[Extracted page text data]

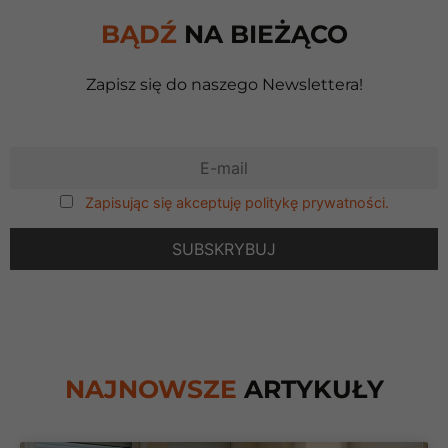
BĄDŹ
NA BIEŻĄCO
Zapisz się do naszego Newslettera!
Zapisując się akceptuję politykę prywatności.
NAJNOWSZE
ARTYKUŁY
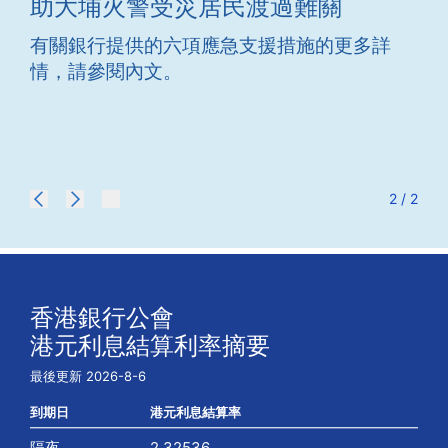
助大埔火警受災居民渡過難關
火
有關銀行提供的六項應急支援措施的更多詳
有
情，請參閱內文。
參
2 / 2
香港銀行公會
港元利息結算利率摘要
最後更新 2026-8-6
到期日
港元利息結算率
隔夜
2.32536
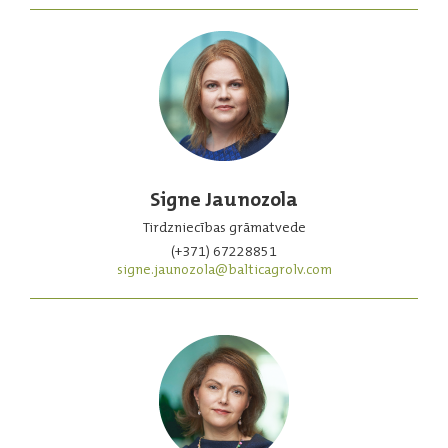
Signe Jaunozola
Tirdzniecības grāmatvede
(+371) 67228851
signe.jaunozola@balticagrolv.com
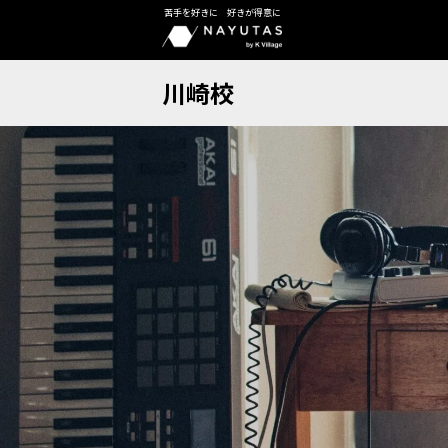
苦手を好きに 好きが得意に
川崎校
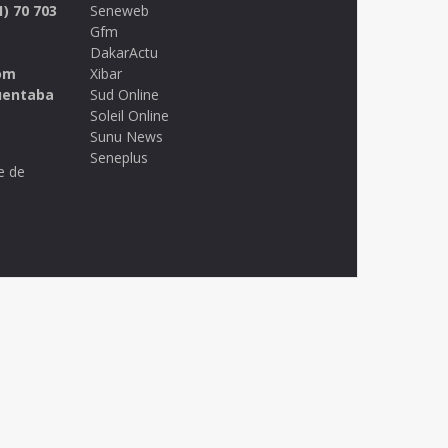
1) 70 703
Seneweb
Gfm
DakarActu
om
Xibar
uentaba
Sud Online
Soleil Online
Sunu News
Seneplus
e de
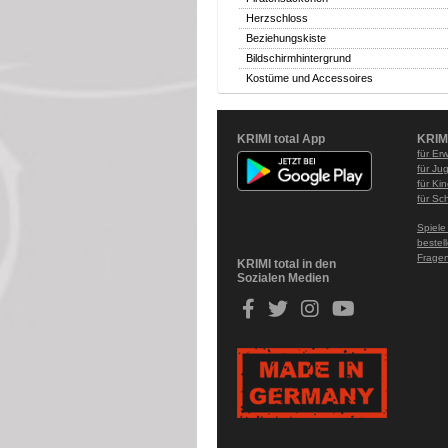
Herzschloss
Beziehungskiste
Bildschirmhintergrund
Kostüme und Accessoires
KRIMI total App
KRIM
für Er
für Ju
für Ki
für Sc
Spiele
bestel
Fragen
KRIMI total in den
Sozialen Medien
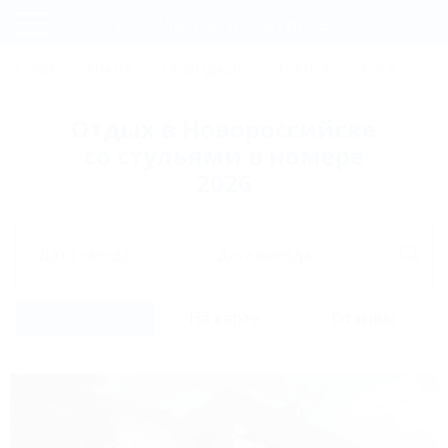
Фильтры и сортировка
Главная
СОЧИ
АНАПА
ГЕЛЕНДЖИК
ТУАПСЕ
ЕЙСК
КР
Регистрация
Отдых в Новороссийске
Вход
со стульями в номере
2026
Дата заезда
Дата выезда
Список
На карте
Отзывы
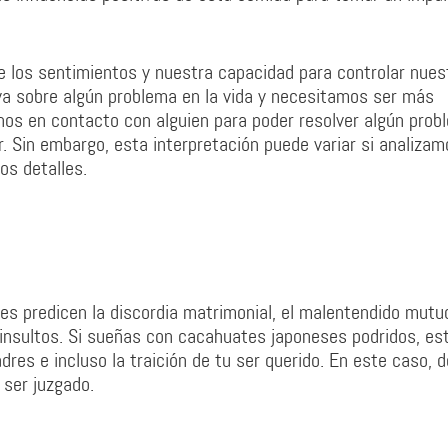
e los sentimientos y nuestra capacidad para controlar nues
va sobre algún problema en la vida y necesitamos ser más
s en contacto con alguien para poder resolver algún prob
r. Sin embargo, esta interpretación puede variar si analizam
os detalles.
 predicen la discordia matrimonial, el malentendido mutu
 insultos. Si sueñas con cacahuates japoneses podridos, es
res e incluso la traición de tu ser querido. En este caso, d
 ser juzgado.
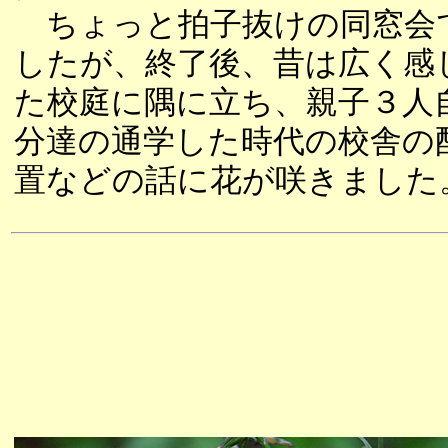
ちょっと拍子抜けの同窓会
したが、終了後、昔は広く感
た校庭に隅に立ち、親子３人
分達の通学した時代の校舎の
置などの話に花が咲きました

WHAT TO PRODUCE => Reproduce all lines from the records above that include the word "para".

RESPONSE =>
e los sentimientos y nuestra capacidad para controlar nues
s en contacto con alguien para poder resolver algún prob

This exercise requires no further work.